### What this task involves
In the data below, find the line with "ます。愛知県安城市の設計事務所選びにおいて、こうし" and the line with "月給 350,000円 ～ 400,000円", then restate both and every line between them exactly, minus the pictures.

[Records from a dataset]
↓↓↓
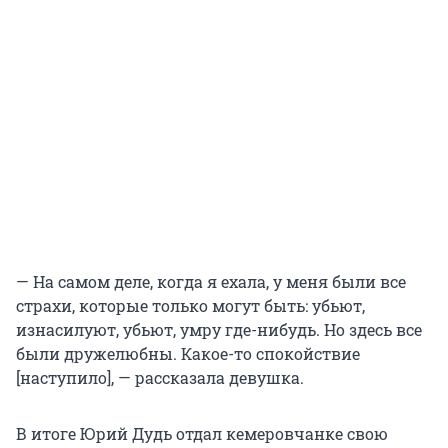
— На самом деле, когда я ехала, у меня были все
страхи, которые только могут быть: убьют,
изнасилуют, убьют, умру где-нибудь. Но здесь все
были дружелюбны. Какое-то спокойствие
[наступило], — рассказала девушка.
В итоге Юрий Дудь отдал кемеровчанке свою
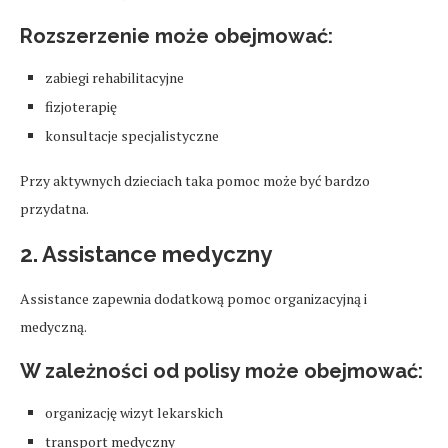
Rozszerzenie może obejmować:
zabiegi rehabilitacyjne
fizjoterapię
konsultacje specjalistyczne
Przy aktywnych dzieciach taka pomoc może być bardzo
przydatna.
2. Assistance medyczny
Assistance zapewnia dodatkową pomoc organizacyjną i
medyczną.
W zależności od polisy może obejmować:
organizację wizyt lekarskich
transport medyczny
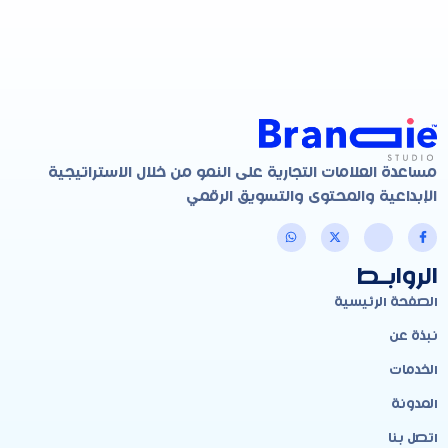
مساعدة العلامات التجارية على النمو من خلال الاستراتيجية
الإبداعية والمحتوى والتسويق الرقمي
الروابـط
الصفحة الرئيسية
نبذة عن
الخدمات
المدونة
اتصل بنا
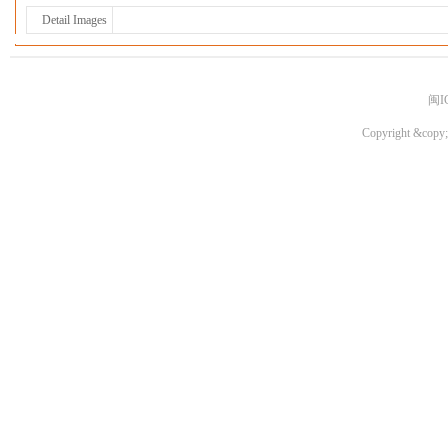
Detail Images
闽I
Copyright &copy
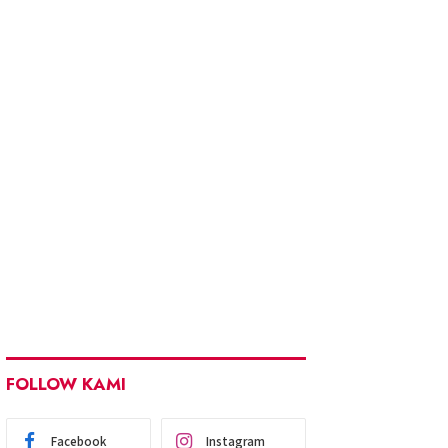
FOLLOW KAMI
Facebook
Instagram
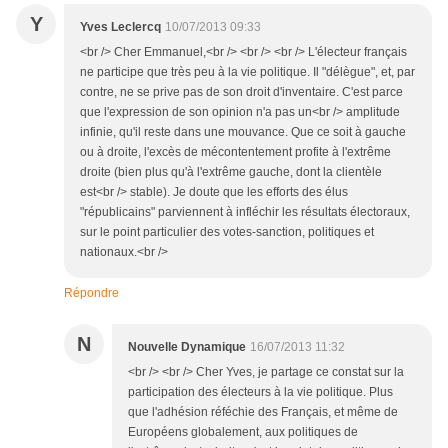
Y
Yves Leclercq
10/07/2013 09:33
<br /> Cher Emmanuel,<br /> <br /> <br /> L'électeur français
ne participe que très peu à la vie politique. Il "délègue", et, par
contre, ne se prive pas de son droit d'inventaire. C'est parce
que l'expression de son opinion n'a pas un<br /> amplitude
infinie, qu'il reste dans une mouvance. Que ce soit à gauche
ou à droite, l'excès de mécontentement profite à l'extrême
droite (bien plus qu'à l'extrême gauche, dont la clientèle
est<br /> stable). Je doute que les efforts des élus
"républicains" parviennent à infléchir les résultats électoraux,
sur le point particulier des votes-sanction, politiques et
nationaux.<br />
Répondre
N
Nouvelle Dynamique
16/07/2013 11:32
<br /> <br /> Cher Yves, je partage ce constat sur la
participation des électeurs à la vie politique. Plus
que l'adhésion réféchie des Français, et même de
Européens globalement, aux politiques de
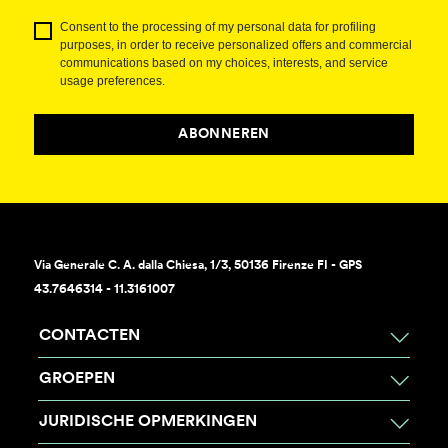
Consent to the processing of my personal data for profiling
purposes, in order to receive personalized offers and commercial
communications based on my choices, interests, and service
usage preferences.
ABONNEREN
Via Generale C. A. dalla Chiesa, 1/3, 50136 Firenze FI - GPS
43.7646314 - 11.3161007
CONTACTEN
GROEPEN
JURIDISCHE OPMERKINGEN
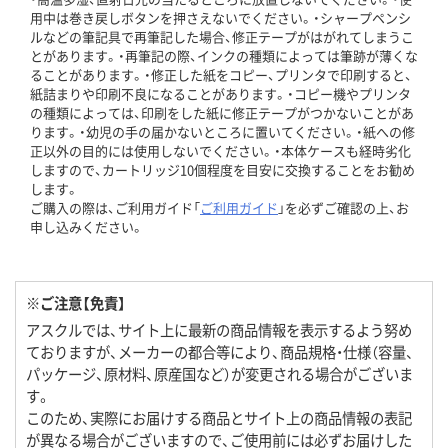
用中は巻き戻しボタンを押さえないでください。・シャープペンシ
ルなどの筆記具で再筆記した場合、修正テープがはがれてしまうこ
とがあります。・再筆記の際、インクの種類によっては筆跡が薄くな
ることがあります。・修正した紙をコピー、プリンタで印刷すると、
紙詰まりや印刷不良になることがあります。・コピー機やプリンタ
の種類によっては、印刷をした紙に修正テープがつかないことがあ
ります。・幼児の手の届かないところに置いてください。・紙への修
正以外の目的には使用しないでください。・本体ケースも経時劣化
しますので、カートリッジ10個程度を目安に交換することをお勧め
します。
ご購入の際は、ご利用ガイド「
ご利用ガイド
」を必ずご確認の上、お
申し込みください。
※ご注意【免責】
アスクルでは、サイト上に最新の商品情報を表示するよう努め
ておりますが、メーカーの都合等により、商品規格・仕様（容量、
パッケージ、原材料、原産国など）が変更される場合がございま
す。
このため、実際にお届けする商品とサイト上の商品情報の表記
が異なる場合がございますので、ご使用前には必ずお届けした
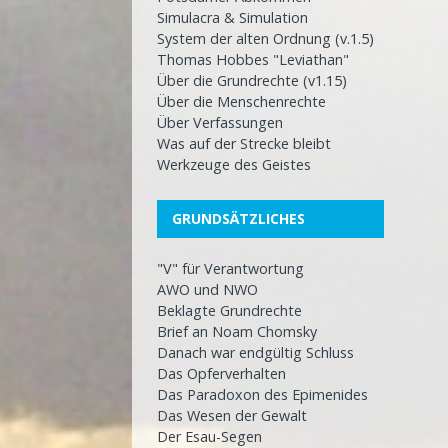
Simulacra & Simulation
System der alten Ordnung (v.1.5)
Thomas Hobbes "Leviathan"
Über die Grundrechte (v1.15)
Über die Menschenrechte
Über Verfassungen
Was auf der Strecke bleibt
Werkzeuge des Geistes
GRUNDSÄTZLICHES
"V" für Verantwortung
AWO und NWO
Beklagte Grundrechte
Brief an Noam Chomsky
Danach war endgültig Schluss
Das Opferverhalten
Das Paradoxon des Epimenides
Das Wesen der Gewalt
Der Esau-Segen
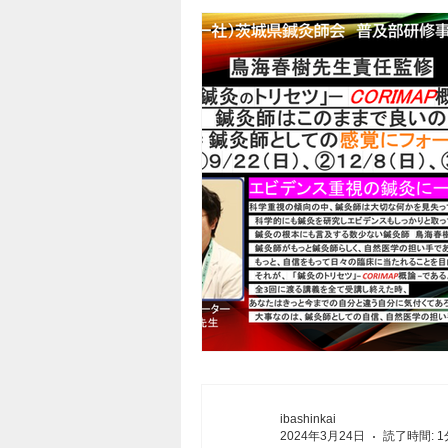
ibashinkai
2024年3月24日
読了時間: 1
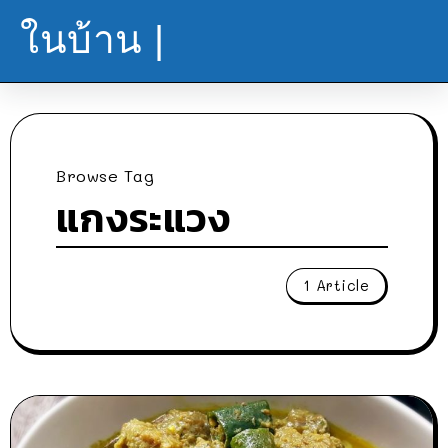
ในบ้าน |
Browse Tag
แกงระแวง
1 Article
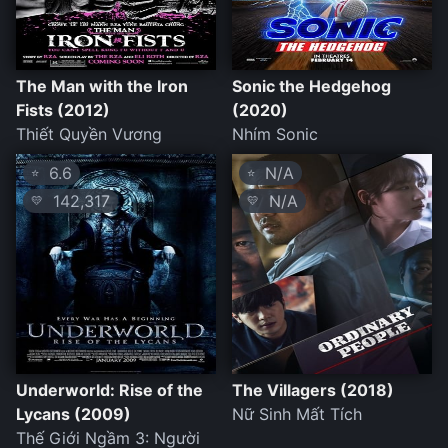
The Man with the Iron
Sonic the Hedgehog
Fists (2012)
(2020)
Thiết Quyền Vương
Nhím Sonic
6.6
N/A
⭐
⭐
142,317
N/A
💛
💛
Underworld: Rise of the
The Villagers (2018)
Lycans (2009)
Nữ Sinh Mất Tích
Thế Giới Ngầm 3: Người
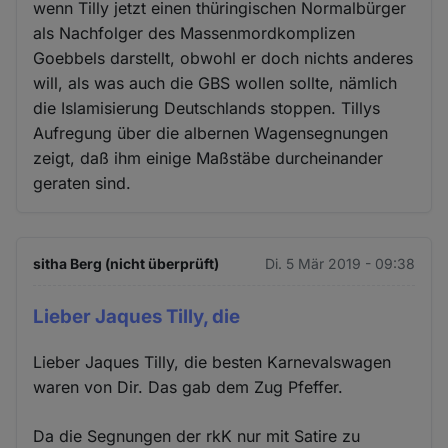
wenn Tilly jetzt einen thüringischen Normalbürger
als Nachfolger des Massenmordkomplizen
Goebbels darstellt, obwohl er doch nichts anderes
will, als was auch die GBS wollen sollte, nämlich
die Islamisierung Deutschlands stoppen. Tillys
Aufregung über die albernen Wagensegnungen
zeigt, daß ihm einige Maßstäbe durcheinander
geraten sind.
sitha Berg (nicht überprüft)
Di. 5 Mär 2019 - 09:38
Lieber Jaques Tilly, die
Lieber Jaques Tilly, die besten Karnevalswagen
waren von Dir. Das gab dem Zug Pfeffer.
Da die Segnungen der rkK nur mit Satire zu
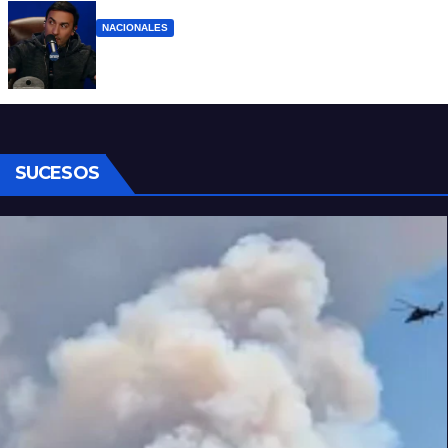
NACIONALES
Denuncian al conductor del streaming
Carajo por dichos discriminatorios
SUCESOS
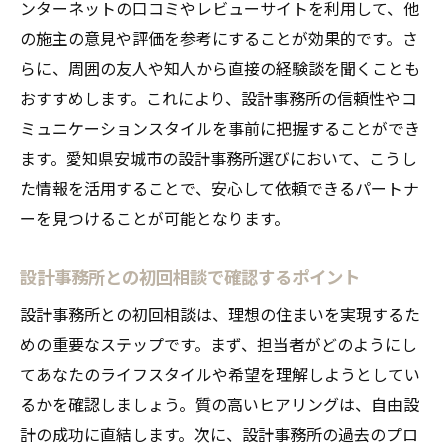
住まいにストーリーを持たせる
ンターネットの口コミやレビューサイトを利用して、他
の施主の意見や評価を参考にすることが効果的です。さ
インテリアで差をつける自由設計
らに、周囲の友人や知人から直接の経験談を聞くことも
外観デザインで際立たせる個性
おすすめします。これにより、設計事務所の信頼性やコ
設計事務所との共同作業で生まれるオリジ
ミュニケーションスタイルを事前に把握することができ
ナリティ
ます。愛知県安城市の設計事務所選びにおいて、こうし
設計事務所と一緒に作る安城市での新しい暮ら
た情報を活用することで、安心して依頼できるパートナ
しの魅力
ーを見つけることが可能となります。
住まいづくりがもたらす生活の変化
設計事務所と共に描く未来の暮らし
設計事務所との初回相談で確認するポイント
地元コミュニティとのつながりを大切にす
設計事務所との初回相談は、理想の住まいを実現するた
る設計
めの重要なステップです。まず、担当者がどのようにし
新しい暮らしに不可欠な機能とデザイン
てあなたのライフスタイルや希望を理解しようとしてい
子育て世代におすすめの住まいの設計
るかを確認しましょう。質の高いヒアリングは、自由設
計の成功に直結します。次に、設計事務所の過去のプロ
快適さとデザインを両立させる自由設計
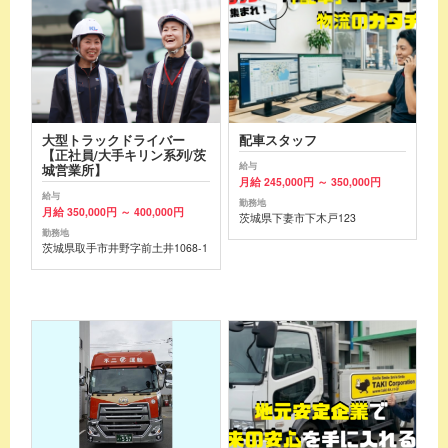
大型トラックドライバー
配車スタッフ
【正社員/大手キリン系列/茨
給与
城営業所】
月給 245,000円 ～ 350,000円
給与
勤務地
月給 350,000円 ～ 400,000円
茨城県下妻市下木戸123
勤務地
茨城県取手市井野字前土井1068-1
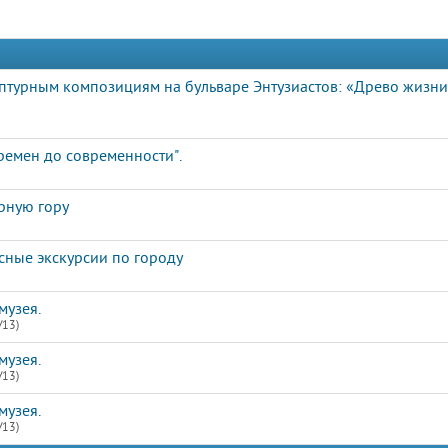
ьптурным композициям на бульваре Энтузиастов: «Древо жизн
ремен до современности".
рную гору
сные экскурсии по городу
музея.
/13)
музея.
/13)
музея.
/13)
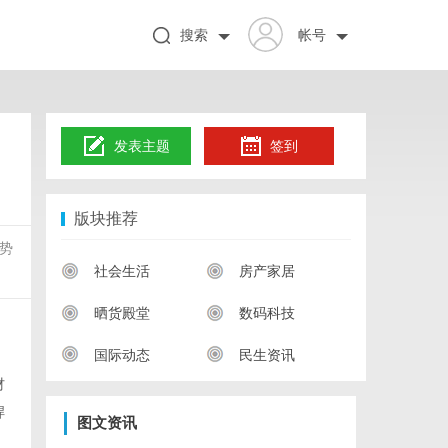
搜索
帐号
发表主题
签到
版块推荐
势
社会生活
房产家居
晒货殿堂
数码科技
国际动态
民生资讯
材
焊
图文资讯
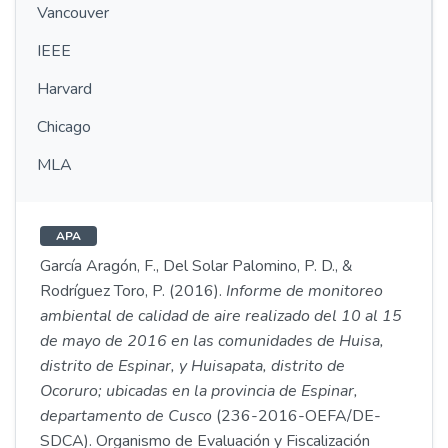
Vancouver
IEEE
Harvard
Chicago
MLA
APA
García Aragón, F., Del Solar Palomino, P. D., &
Rodríguez Toro, P. (2016).
Informe de monitoreo
ambiental de calidad de aire realizado del 10 al 15
de mayo de 2016 en las comunidades de Huisa,
distrito de Espinar, y Huisapata, distrito de
Ocoruro; ubicadas en la provincia de Espinar,
departamento de Cusco
(236-2016-OEFA/DE-
SDCA). Organismo de Evaluación y Fiscalización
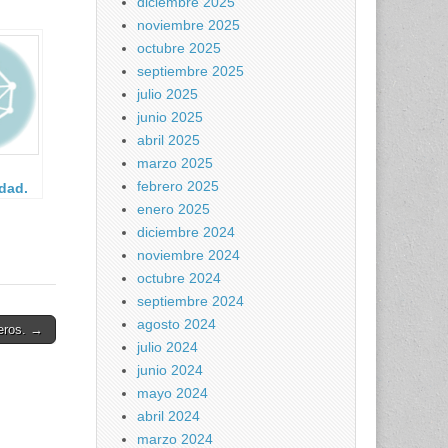
diciembre 2025
noviembre 2025
octubre 2025
septiembre 2025
julio 2025
junio 2025
abril 2025
marzo 2025
febrero 2025
dad.
enero 2025
diciembre 2024
noviembre 2024
octubre 2024
septiembre 2024
agosto 2024
eros. →
julio 2024
junio 2024
mayo 2024
abril 2024
marzo 2024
↑↑↑
### Result for this task
ます。愛知県安城市の設計事務所選びにおいて、こうし
設計事務所と一緒に作る安城市での新しい暮ら
た情報を活用することで、安心して依頼できるパートナ
しの魅力
ーを見つけることが可能となります。
住まいづくりがもたらす生活の変化
設計事務所と共に描く未来の暮らし
設計事務所との初回相談で確認するポイント
地元コミュニティとのつながりを大切にす
設計事務所との初回相談は、理想の住まいを実現するた
る設計
めの重要なステップです。まず、担当者がどのようにし
新しい暮らしに不可欠な機能とデザイン
てあなたのライフスタイルや希望を理解しようとしてい
子育て世代におすすめの住まいの設計
るかを確認しましょう。質の高いヒアリングは、自由設
計の成功に直結します。次に、設計事務所の過去のプロ
快適さとデザインを両立させる自由設計
大型トラックドライバー
配車スタッフ
【正社員/大手キリン系列/茨
給与
城営業所】
月給 245,000円 ～ 350,000円
給与
勤務地
月給 350,000円 ～ 400,000円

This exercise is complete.